The summary of identified variants in the TRAPPC2 gene illustrated by a schematic diagram. The human TRAPPC2 gene consists of six exons that span approximately 20 kb of genomic DNA. The 420 bp coding region (hatched boxes) is organized into four exons (exon 3 to exon 6). Non-coding exons (open boxes) consist of exons 1 and 2, the 5′ portion of exon 3, and the 3′ portion of exon 6. The translation Start (ATG) and Stop (TGA) codons in exon 3 and 6, respectively, are indicated. Introns are indicated by a line (not to scale). The locations of the 54 variants are indicated, including the variant identified in this study (denoted by the asterisk)

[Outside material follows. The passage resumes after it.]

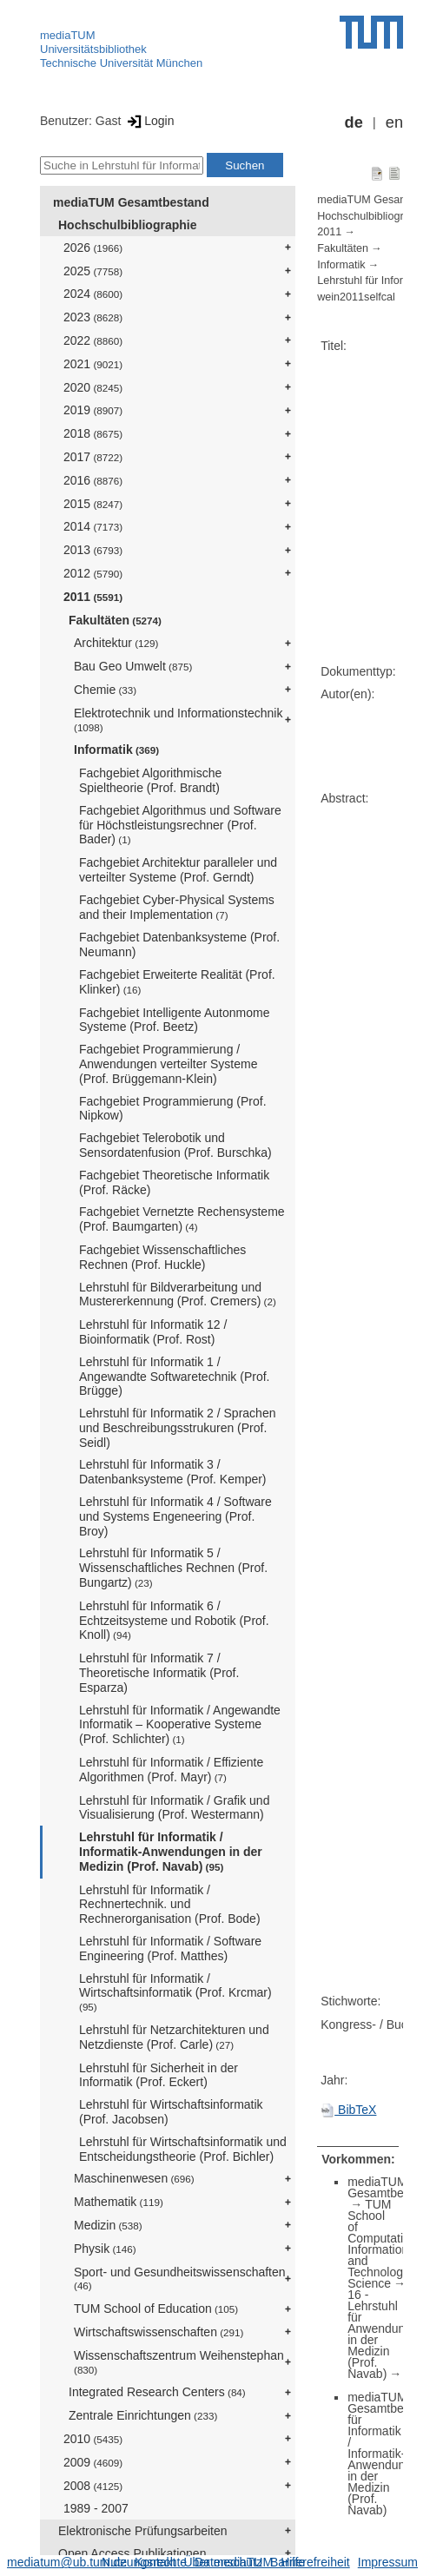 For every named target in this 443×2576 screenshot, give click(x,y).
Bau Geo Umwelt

The correlation of genotype and SEDT phenotype is still unknown. In this study, cases V1 (27 years) and V2 (26 years), complained of only mild joint pain without skeletal abnomalities. But case IV3, who was age 50 years, showed severe joint pain, scoliosis, and limited movement. These intrafamilial phenotypic differences could have possibly resulted from the penetrance of TRAPPC2 mutations and the course of progressive osteoarthritis. Gedeon et al. studied 30 cases of SEDT patients and found no obvious genotype/ phenotype correlation, but a suggestion that variants close to the 5′ end of the TRAPPC2 gene resulted in severe clincial presentations compared with variants close to the 3′ end. Patients with variants affecting exons 5 and 6 showed a milder condition, with little or no hip pain and neither kyphosis nor scoliosis. Variants in exons 3 and 4 result in kyphosis and scoliosis, severe pain evident earlier in life and a more debilitating set of complications [11].

Conclusions

In conclusion, we report a novel pathogenic variant (c.216_217del) of the TRAPPC2 gene in this SEDT family. Our findings enable carrier detection, genetic counseling, and asymptomatic/prenatal diagnosis. Identification of the novel disease-causing mutaiton will assist in further elucidation of the role of the TRAPPC2 protein in bone growth.